* **Goal of the exercise**
Using the records below, copy exactly the part that opens with the line holding "Your email address will not be published." and closes with the line holding "大切な人へ贈る、YSLギフト", minus the pictures.

=== Input material ===

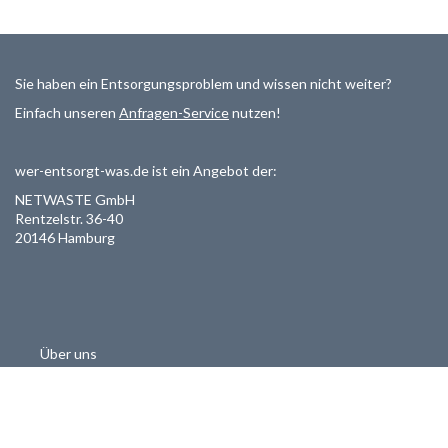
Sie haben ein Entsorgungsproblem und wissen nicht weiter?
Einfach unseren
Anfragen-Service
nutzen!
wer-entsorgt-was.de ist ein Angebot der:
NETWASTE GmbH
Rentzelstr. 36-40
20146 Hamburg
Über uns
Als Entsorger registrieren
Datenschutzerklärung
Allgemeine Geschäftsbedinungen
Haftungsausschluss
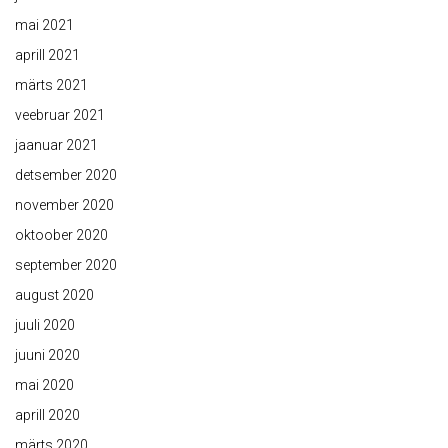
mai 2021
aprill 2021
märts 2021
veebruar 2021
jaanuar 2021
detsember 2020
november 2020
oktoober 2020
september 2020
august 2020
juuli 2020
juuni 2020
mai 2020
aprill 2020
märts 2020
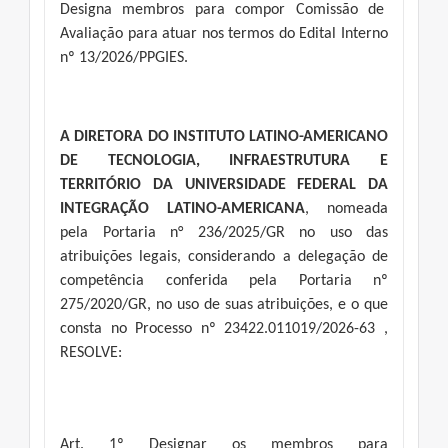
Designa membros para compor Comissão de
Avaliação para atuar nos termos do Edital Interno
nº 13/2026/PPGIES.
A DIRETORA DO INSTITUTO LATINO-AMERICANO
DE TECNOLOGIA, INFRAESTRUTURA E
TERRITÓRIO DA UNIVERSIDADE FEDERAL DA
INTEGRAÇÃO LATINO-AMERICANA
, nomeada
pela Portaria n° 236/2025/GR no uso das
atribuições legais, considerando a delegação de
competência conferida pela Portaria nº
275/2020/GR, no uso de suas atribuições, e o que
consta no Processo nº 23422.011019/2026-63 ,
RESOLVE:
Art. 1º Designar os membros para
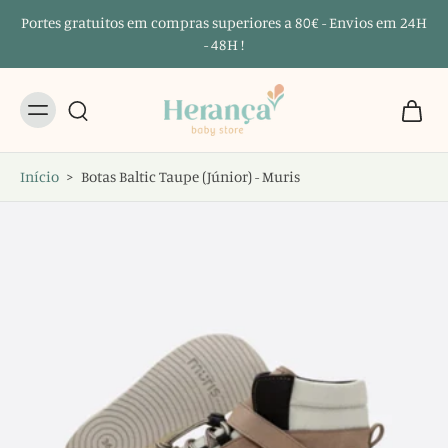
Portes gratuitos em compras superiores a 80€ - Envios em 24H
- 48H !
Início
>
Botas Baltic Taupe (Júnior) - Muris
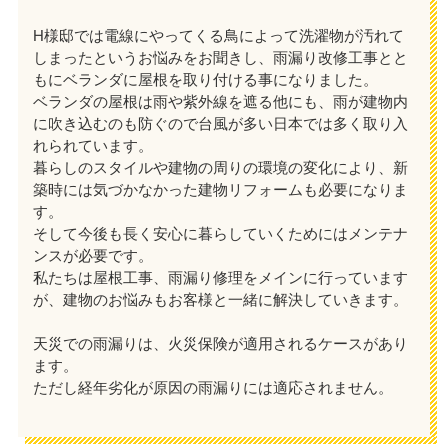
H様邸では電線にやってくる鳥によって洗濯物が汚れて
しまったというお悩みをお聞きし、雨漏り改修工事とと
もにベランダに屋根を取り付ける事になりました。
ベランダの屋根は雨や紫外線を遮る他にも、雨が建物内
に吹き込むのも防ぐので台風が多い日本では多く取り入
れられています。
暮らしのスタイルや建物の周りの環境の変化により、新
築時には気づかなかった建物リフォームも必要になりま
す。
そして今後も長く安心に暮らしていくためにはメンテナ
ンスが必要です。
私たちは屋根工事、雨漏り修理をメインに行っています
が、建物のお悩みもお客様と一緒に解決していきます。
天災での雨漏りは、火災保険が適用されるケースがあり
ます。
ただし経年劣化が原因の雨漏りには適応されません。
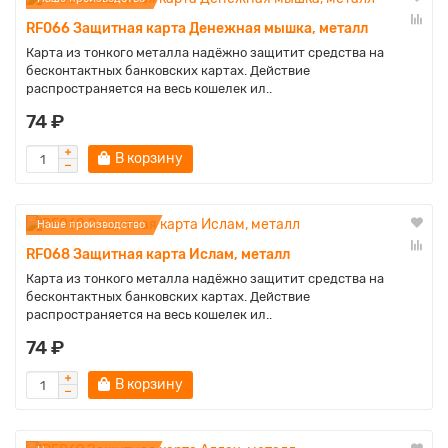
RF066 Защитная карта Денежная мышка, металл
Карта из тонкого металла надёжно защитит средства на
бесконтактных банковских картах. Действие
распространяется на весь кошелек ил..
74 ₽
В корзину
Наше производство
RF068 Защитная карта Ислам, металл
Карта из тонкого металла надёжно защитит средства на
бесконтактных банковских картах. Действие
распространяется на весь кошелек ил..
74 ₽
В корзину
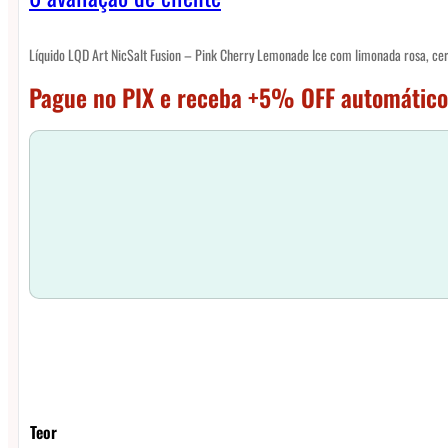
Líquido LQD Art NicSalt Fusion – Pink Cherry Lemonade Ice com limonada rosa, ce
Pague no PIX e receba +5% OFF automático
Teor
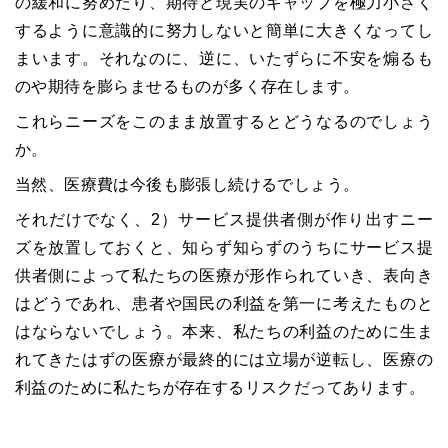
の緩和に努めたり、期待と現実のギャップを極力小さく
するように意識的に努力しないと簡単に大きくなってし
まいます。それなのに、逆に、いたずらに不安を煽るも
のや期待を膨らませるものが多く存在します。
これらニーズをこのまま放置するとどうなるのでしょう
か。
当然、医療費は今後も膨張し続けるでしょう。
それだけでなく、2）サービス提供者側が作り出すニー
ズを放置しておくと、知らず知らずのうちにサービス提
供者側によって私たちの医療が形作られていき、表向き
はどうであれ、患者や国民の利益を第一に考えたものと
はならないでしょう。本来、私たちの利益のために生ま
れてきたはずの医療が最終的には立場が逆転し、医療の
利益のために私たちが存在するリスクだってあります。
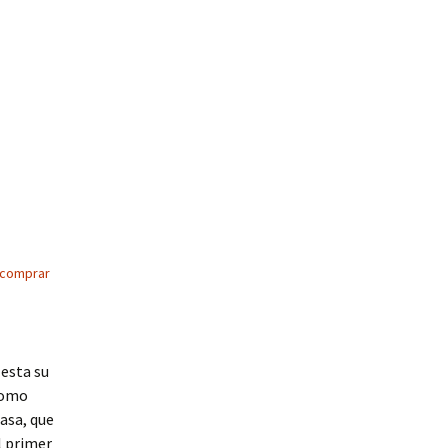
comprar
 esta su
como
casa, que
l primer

===
=== Input material ===

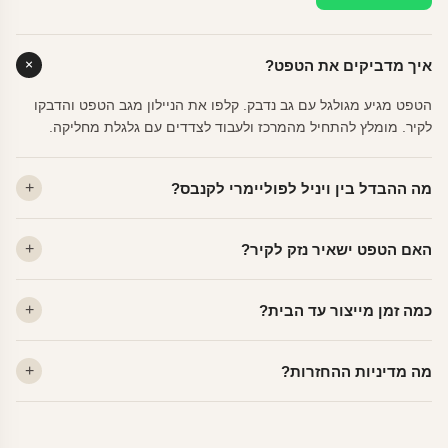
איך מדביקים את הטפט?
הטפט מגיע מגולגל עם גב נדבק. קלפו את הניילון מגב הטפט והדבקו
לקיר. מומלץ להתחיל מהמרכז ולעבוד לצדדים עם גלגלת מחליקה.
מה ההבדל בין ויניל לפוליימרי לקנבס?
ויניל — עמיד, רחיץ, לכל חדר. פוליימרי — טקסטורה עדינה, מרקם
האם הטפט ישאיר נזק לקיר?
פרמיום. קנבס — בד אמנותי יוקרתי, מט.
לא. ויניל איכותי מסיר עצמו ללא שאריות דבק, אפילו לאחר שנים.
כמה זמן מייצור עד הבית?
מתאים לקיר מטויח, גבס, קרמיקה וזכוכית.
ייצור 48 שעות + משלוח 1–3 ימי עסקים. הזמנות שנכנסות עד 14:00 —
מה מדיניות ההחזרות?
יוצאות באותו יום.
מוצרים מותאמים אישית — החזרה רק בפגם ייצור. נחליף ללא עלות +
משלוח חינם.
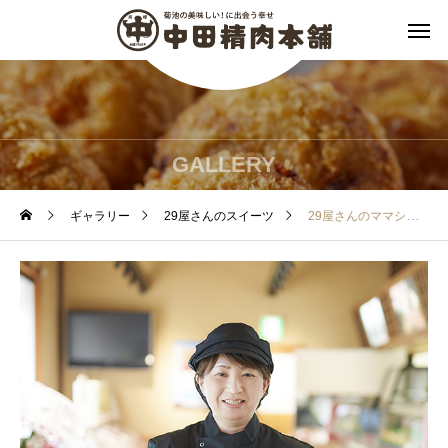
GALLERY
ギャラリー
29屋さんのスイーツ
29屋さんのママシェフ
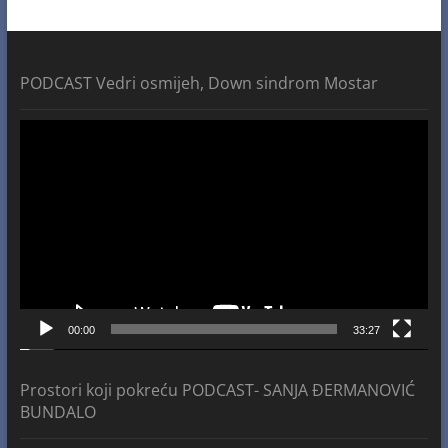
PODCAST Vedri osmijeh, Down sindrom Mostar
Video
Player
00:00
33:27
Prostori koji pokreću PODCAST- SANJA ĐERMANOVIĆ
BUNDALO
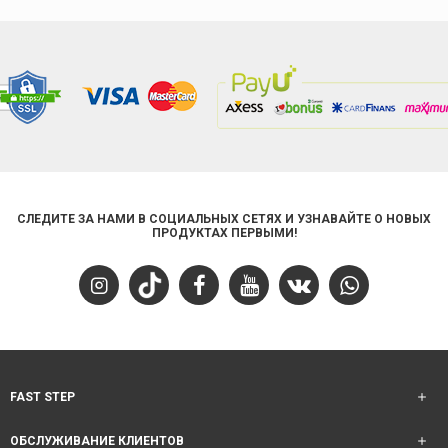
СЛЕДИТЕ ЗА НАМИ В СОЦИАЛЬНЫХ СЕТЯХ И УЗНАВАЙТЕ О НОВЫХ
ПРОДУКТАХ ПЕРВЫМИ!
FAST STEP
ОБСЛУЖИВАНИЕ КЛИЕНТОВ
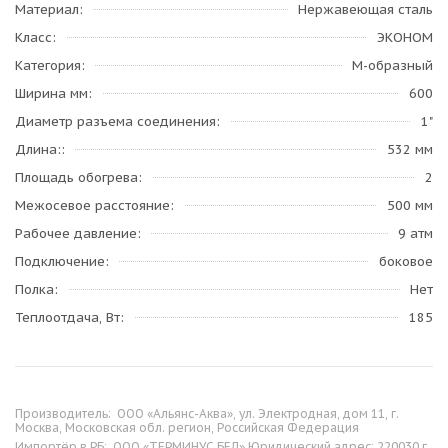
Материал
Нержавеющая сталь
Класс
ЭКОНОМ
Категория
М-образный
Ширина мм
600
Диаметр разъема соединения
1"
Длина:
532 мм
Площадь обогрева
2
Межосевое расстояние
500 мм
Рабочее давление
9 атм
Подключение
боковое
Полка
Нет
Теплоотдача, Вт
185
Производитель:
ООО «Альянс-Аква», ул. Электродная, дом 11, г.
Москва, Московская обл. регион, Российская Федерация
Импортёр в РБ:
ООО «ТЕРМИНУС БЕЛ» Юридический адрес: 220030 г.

===
=== Input material ===

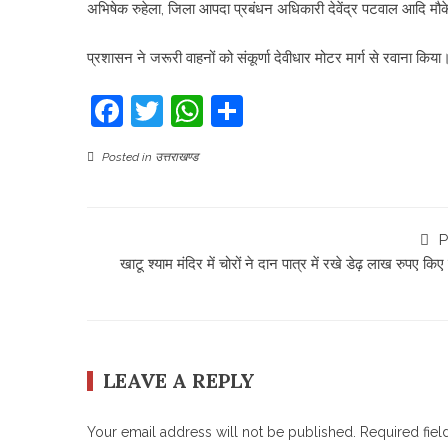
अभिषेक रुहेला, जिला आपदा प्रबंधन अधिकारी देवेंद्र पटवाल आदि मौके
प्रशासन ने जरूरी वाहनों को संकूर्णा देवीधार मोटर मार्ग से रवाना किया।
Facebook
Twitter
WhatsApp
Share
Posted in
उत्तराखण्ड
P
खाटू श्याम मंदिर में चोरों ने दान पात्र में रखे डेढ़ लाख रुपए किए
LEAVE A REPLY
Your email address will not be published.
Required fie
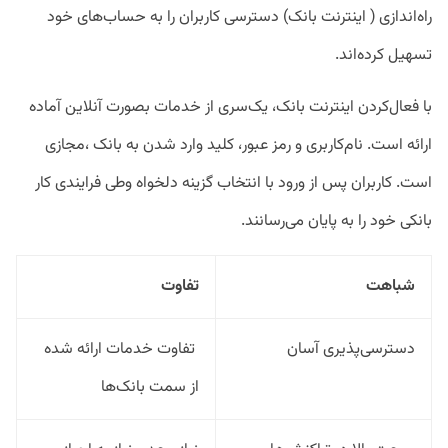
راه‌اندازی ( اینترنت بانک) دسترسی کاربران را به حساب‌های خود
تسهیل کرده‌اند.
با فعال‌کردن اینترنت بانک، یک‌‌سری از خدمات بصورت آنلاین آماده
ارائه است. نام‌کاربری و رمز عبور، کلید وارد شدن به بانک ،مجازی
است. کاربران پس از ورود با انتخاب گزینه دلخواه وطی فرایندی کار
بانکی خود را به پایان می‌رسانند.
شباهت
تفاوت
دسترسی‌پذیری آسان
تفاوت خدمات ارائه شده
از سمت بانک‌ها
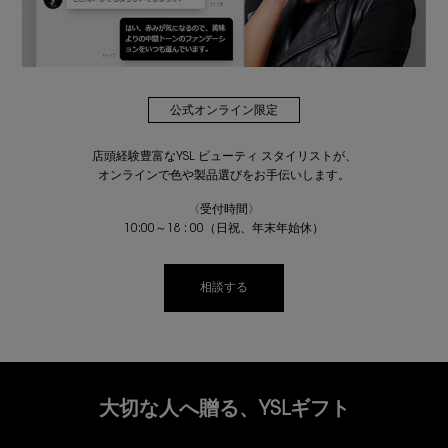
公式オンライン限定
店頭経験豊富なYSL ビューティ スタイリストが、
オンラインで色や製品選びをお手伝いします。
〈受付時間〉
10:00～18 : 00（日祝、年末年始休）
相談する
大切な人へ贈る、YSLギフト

===

* **Result of the task**
Your email address will not be published.
Required fie
راه‌اندازی ( اینترنت بانک) دسترسی کاربران را به حساب‌های خود
تسهیل کرده‌اند.
با فعال‌کردن اینترنت بانک، یک‌‌سری از خدمات بصورت آنلاین آماده
ارائه است. نام‌کاربری و رمز عبور، کلید وارد شدن به بانک ،مجازی
است. کاربران پس از ورود با انتخاب گزینه دلخواه وطی فرایندی کار
بانکی خود را به پایان می‌رسانند.
شباهت
تفاوت
دسترسی‌پذیری آسان
تفاوت خدمات ارائه شده
از سمت بانک‌ها
公式オンライン限定
店頭経験豊富なYSL ビューティ スタイリストが、
オンラインで色や製品選びをお手伝いします。
〈受付時間〉
10:00～18 : 00（日祝、年末年始休）
相談する
大切な人へ贈る、YSLギフト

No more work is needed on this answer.